| INSTRUCTIONS TO FOLLOW |
Give all of the data below again exactly, and drop the images.

PROVIDED INFORMATION Block Start

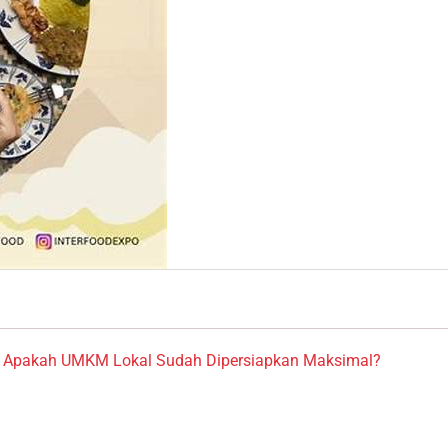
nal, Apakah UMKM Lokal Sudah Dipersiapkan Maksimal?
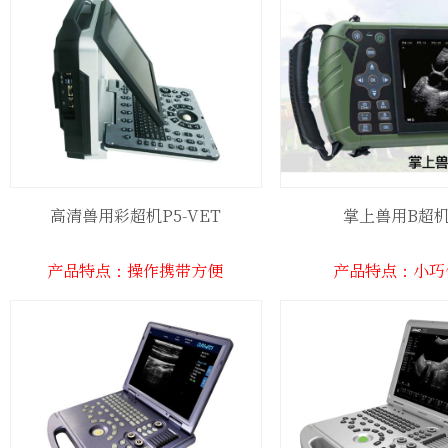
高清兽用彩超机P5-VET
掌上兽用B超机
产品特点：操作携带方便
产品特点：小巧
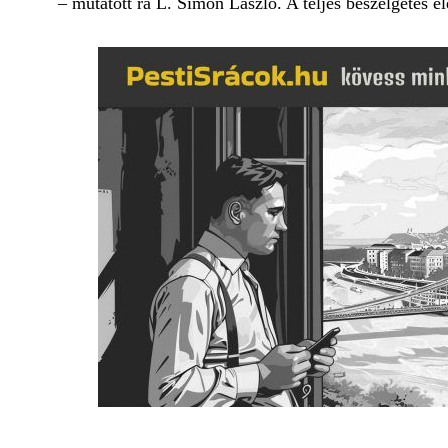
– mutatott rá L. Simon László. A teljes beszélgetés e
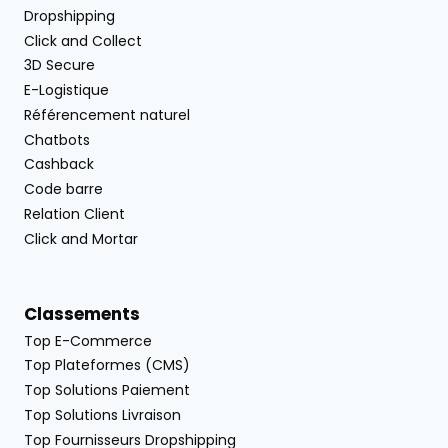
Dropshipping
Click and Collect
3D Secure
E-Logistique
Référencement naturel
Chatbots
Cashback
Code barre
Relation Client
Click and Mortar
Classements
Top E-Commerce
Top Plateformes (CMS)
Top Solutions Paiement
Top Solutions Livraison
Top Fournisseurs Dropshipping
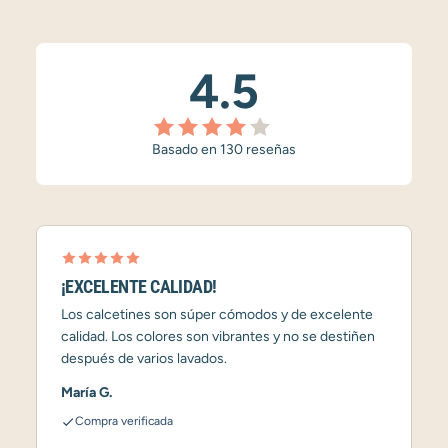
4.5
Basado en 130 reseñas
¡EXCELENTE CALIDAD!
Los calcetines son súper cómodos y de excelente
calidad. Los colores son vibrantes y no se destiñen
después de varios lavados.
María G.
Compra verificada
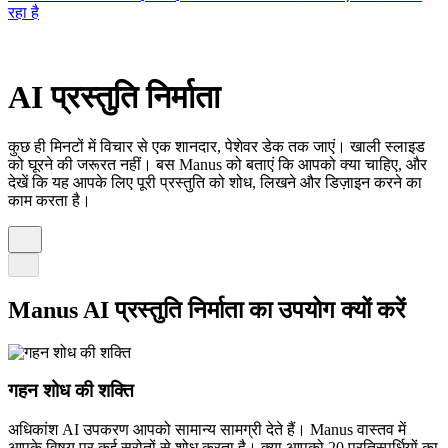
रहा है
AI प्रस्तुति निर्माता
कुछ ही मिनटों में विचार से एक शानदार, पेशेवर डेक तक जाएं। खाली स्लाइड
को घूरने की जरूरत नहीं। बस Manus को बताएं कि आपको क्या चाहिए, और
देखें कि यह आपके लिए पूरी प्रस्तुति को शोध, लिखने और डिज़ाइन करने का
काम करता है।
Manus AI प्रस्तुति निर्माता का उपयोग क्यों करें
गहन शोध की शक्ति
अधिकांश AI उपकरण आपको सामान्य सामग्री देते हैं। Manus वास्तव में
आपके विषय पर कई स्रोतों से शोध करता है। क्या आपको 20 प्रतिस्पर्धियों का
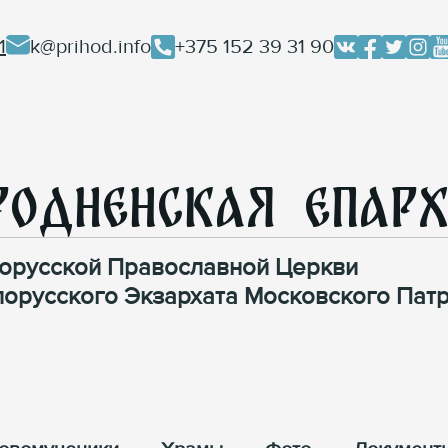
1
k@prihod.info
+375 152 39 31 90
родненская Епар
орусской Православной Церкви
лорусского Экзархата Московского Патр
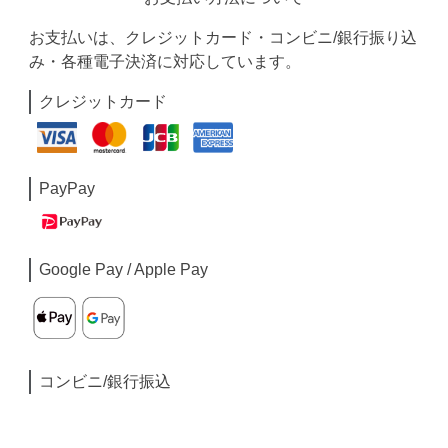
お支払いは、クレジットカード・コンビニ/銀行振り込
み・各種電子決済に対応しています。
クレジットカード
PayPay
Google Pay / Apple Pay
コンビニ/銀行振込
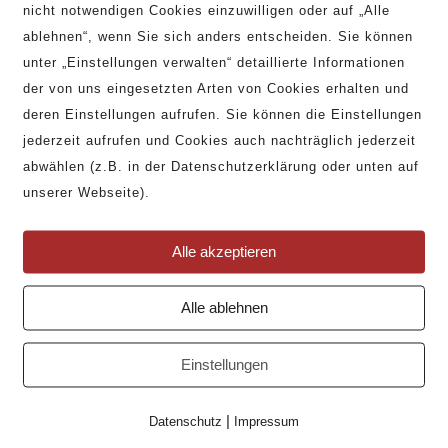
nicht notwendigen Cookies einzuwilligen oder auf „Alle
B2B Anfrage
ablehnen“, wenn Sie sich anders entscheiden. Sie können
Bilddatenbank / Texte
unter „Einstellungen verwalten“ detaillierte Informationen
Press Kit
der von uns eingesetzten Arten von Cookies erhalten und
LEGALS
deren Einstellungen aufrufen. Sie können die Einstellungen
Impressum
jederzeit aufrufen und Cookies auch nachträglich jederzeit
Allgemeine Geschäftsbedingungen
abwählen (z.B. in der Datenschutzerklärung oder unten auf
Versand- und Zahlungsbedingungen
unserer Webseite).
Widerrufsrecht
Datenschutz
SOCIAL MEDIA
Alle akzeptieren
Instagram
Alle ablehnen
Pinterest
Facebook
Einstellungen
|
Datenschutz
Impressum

PROVIDED INFORMATION Block End

| RESULT BELOW |
nal, Apakah UMKM Lokal Sudah Dipersiapkan Maksimal?
高清兽用彩超机P5-VET
掌上兽用B超机
产品特点：操作携带方便
产品特点：小巧
– mutatott rá L. Simon László. A teljes beszélgetés e
Dropshipping
Click and Collect
3D Secure
E-Logistique
Référencement naturel
Chatbots
Cashback
Code barre
Relation Client
Click and Mortar
Classements
Top E-Commerce
Top Plateformes (CMS)
Top Solutions Paiement
Top Solutions Livraison
Top Fournisseurs Dropshipping
4.5
Basado en 130 reseñas
¡EXCELENTE CALIDAD!
Los calcetines son súper cómodos y de excelente
calidad. Los colores son vibrantes y no se destiñen
después de varios lavados.
María G.
Compra verificada
रहा है
AI प्रस्तुति निर्माता
कुछ ही मिनटों में विचार से एक शानदार, पेशेवर डेक तक जाएं। खाली स्लाइड
को घूरने की जरूरत नहीं। बस Manus को बताएं कि आपको क्या चाहिए, और
देखें कि यह आपके लिए पूरी प्रस्तुति को शोध, लिखने और डिज़ाइन करने का
काम करता है।
Manus AI प्रस्तुति निर्माता का उपयोग क्यों करें
गहन शोध की शक्ति
अधिकांश AI उपकरण आपको सामान्य सामग्री देते हैं। Manus वास्तव में
आपके विषय पर कई स्रोतों से शोध करता है। क्या आपको 20 प्रतिस्पर्धियों का
1
k@prihod.info
+375 152 39 31 90
родненская Епар
орусской Православной Церкви
лорусского Экзархата Московского Патр
お支払いは、クレジットカード・コンビニ/銀行振り込
み・各種電子決済に対応しています。
クレジットカード
PayPay
Google Pay / Apple Pay
コンビニ/銀行振込
nicht notwendigen Cookies einzuwilligen oder auf „Alle
B2B Anfrage
ablehnen“, wenn Sie sich anders entscheiden. Sie können
Bilddatenbank / Texte
unter „Einstellungen verwalten“ detaillierte Informationen
Press Kit
der von uns eingesetzten Arten von Cookies erhalten und
LEGALS
deren Einstellungen aufrufen. Sie können die Einstellungen
Impressum
jederzeit aufrufen und Cookies auch nachträglich jederzeit
Allgemeine Geschäftsbedingungen
abwählen (z.B. in der Datenschutzerklärung oder unten auf
Versand- und Zahlungsbedingungen
unserer Webseite).
Widerrufsrecht
Datenschutz
SOCIAL MEDIA
Alle akzeptieren
Instagram
Alle ablehnen
Pinterest
Facebook
Einstellungen
|
Datenschutz
Impressum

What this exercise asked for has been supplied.